Advancing data sharing and reuse: Barriers, solutions, and recommendations from a data workshop

Open data has been a topic widely discussed among researchers and research-supporting organizations over the last decade. Much progress has been made in data sharing, and we now have more datasets openly available than ever before. At the same time, while in some circles the discussion about practices for data sharing and reuse may have seemed ubiquitous, the reality is that adoption still varies substantially, across research communities and across sectors.

This year’s Researcher to Reader conference provided an opportunity to take stock of progress made to date, and to explore what areas still need attention in the research data ecosystem. As part of the conference, we facilitated a workshop focused on the current barriers and potential solutions to advance research data sharing and reuse.

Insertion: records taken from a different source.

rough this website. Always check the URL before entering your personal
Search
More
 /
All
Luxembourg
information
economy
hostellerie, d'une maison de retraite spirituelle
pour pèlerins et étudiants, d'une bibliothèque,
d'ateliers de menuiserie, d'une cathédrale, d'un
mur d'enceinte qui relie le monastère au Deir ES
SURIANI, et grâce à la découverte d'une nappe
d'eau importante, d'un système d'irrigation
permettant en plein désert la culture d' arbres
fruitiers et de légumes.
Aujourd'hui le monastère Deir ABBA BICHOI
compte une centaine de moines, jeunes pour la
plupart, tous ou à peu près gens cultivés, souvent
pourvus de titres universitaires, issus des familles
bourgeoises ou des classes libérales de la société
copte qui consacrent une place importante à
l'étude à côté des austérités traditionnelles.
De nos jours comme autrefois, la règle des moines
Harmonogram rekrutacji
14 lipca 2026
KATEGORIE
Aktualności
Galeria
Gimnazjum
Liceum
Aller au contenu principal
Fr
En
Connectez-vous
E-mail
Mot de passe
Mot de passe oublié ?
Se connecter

The workshop brought together representatives of publishers, librarians and research ecosystem vendors. Importantly, the workshop also provided dedicated time to hear insights from a couple of researchers on their perspective and practices with data sharing and reuse: Shozeb Haider (University College London) and Mauricio Contreras (The Sainsbury’s Lab). Both researchers viewed data sharing as integral to their research practice, and highlighted the crucial role of open data in increasing reproducibility and trust in research.

🚩 The data lifecycle

The workshop kicked off with a discussion around the data lifecycle and where research data can be shared and reused by different stakeholders (i.e researchers, funders, institutions, publishers, etc.) during the research process. Drawing on the perspectives shared by the researchers and the attendees’ broader experiences with research data, the discussion highlighted the importance of data management plans as a key item to support best practices in data sharing and policy compliance. Turning to data reuse, metadata and contextual information were noted as critical to enable replication and inclusion of others’ data in new research projects. The need for incentives also received attention, with calls for improvement to the connections between datasets and other outputs at all stages of the research process, in order to facilitate attribution and credit for the researchers who share their data.

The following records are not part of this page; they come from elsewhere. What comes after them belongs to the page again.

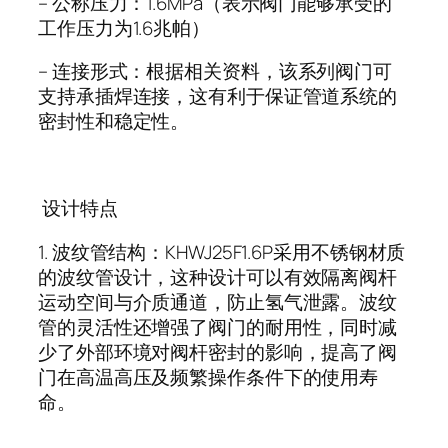
–
公称压力：
1.6MPa
（表示阀门能够承受的
工作压力为
1.6
兆帕）
–
连接形式：根据相关资料，该系列阀门可
支持承插焊连接，这有利于保证管道系统的
密封性和稳定性。
设计特点
1.
波纹管结构：
KHWJ25F1.6P
采用不锈钢材质
的波纹管设计，这种设计可以有效隔离阀杆
运动空间与介质通道，防止氢气泄露。波纹
管的灵活性还增强了阀门的耐用性，同时减
少了外部环境对阀杆密封的影响，提高了阀
门在高温高压及频繁操作条件下的使用寿
命。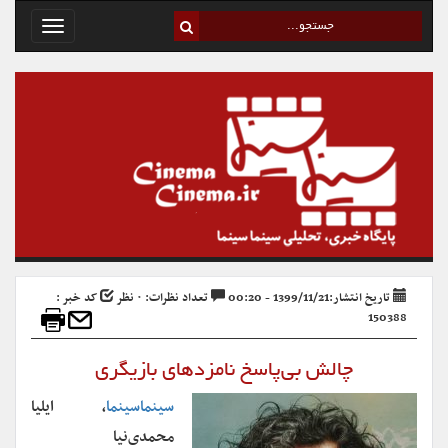
Toggle
avigation
تاریخ انتشار:1399/11/21 - 00:20
تعداد نظرات: ۰ نظر
کد خبر :
150388
چالش بی‌پاسخ نامزدهای بازیگری
سینماسینما
، ایلیا
محمدی‌نیا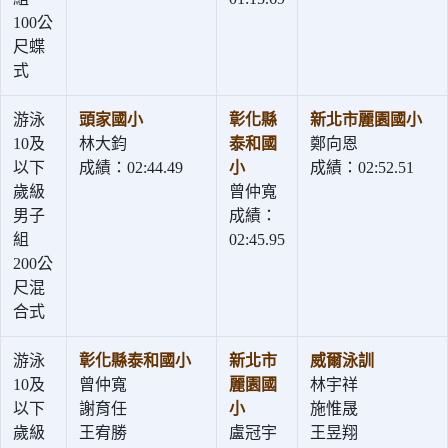
100公
尺蝶
式
游泳
頭家國小
彰化縣
新北市麗園國小
10及
林大鈞
泰和國
鄭向恩
以下
成績：02:44.49
小
成績：02:52.51
歲級
曾仲寬
男子
成績：
組
02:45.95
200公
尺混
合式
游泳
彰化縣泰和國小
新北市
威爾泳訓
10及
曾仲寬
麗園國
林宇祥
以下
謝育任
小
施惟晟
歲級
王宥勝
盧冠宇
王昱翔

The workshop then moved to a deeper exploration of current barriers for the adoption of data sharing and data reuse practices. The discussion brought about a diverse set of potential barriers, some related to items highlighted in the initial conversations, along with additional nuanced considerations related to peer or community expectations and legal or privacy restrictions. The different items raised clustered into three broader themes:

Lack of credit or incentives for sharing or reusing data, and fear of scooping (i.e., the risk of another group making use of shared data, and publishing results based on it before the producers of the data do so)
Lack of consistent community standards
Need for greater support for researchers, in the form of training, dedicated expertise in data management, and funds to support costs associated with data management and sharing

Figure 1. Word cloud highlighting barriers for data sharing and reuse identified by the workshop participants.

🛣️ The path ahead

Having an understanding of the existing challenges, we moved into a solutions-oriented discussion where we asked attendees to propose solutions to the main themes identified. As part of the exploration of the different proposed solutions, we categorized ideas according to the perceived potential impact and effort involved in driving that solution forward.

The group identified a couple of areas as having potential impact but requiring lower effort, likely reflecting their level of development in the open data ecosystem. The first area related to the infrastructure for data sharing and reuse, as well as that required for collecting data metrics and relational metadata between datasets and other outputs. Infrastructure for research data has developed substantially in recent years, with a range of repositories available to host, curate, preserve (and where necessary manage access) for research datasets. Tools and services are also available to collect information on data usage, e.g. DataCite provides services to connect datasets to other outputs and aggregate data usage metrics, and the Make Data Count initiative has developed guidance to consistently report measures of data usage. The second topic with similar categorization of the required effort focused on support for researchers, in the form of training and dedicated roles that support data management and stewardship. This is also an area that has advanced over the last decade, with several institutions (e.g. TU Delft) implementing data steward programs and data-management support for researchers.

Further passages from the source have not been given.